**What the exercise asks**
Go through the records below and copy out every line holding "Entrar".

---- Record extracts

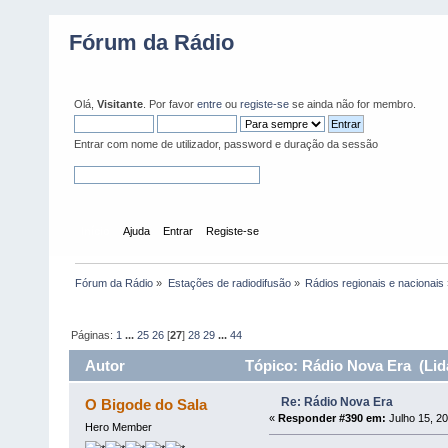
Fórum da Rádio
Olá,
Visitante
. Por favor
entre
ou
registe-se
se ainda não for membro.
Entrar com nome de utilizador, password e duração da sessão
Início
Ajuda
Entrar
Registe-se
Fórum da Rádio
»
Estações de radiodifusão
»
Rádios regionais e nacionais
Páginas:
1
...
25
26
[
27
]
28
29
...
44
Autor
Tópico: Rádio Nova Era (Lid
Re: Rádio Nova Era
O Bigode do Sala
«
Responder #390 em:
Julho 15, 20
Hero Member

--------

**Your response**
Entrar com nome de utilizador, password e duração da sessão
Entrar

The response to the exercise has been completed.